■ LISTED RECORDS:

=======

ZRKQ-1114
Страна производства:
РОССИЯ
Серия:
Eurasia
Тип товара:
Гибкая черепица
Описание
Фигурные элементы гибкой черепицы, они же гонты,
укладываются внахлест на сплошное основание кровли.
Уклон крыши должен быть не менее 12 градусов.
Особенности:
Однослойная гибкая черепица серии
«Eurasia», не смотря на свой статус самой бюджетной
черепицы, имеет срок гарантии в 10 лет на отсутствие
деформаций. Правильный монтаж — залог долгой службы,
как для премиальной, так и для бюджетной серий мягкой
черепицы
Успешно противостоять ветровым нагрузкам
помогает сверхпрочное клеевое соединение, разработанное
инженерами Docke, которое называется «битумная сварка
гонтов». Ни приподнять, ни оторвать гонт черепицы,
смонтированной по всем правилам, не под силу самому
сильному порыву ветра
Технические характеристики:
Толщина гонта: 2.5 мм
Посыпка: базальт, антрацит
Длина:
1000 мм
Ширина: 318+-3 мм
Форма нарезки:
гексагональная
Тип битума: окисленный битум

=======

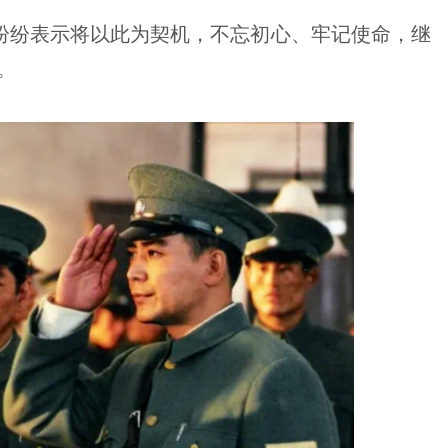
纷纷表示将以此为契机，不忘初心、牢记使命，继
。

=======

■ DESCRIPTION OF THE TASK:
Repeat, word for word, the lines above between the line holding "Успешно противостоять ветровым нагрузкам" and the line holding "смонтированной по всем", inclusive; omit everything else.

■ TASK OUTPUT:
Успешно противостоять ветровым нагрузкам
помогает сверхпрочное клеевое соединение, разработанное
инженерами Docke, которое называется «битумная сварка
гонтов». Ни приподнять, ни оторвать гонт черепицы,
смонтированной по всем правилам, не под силу самому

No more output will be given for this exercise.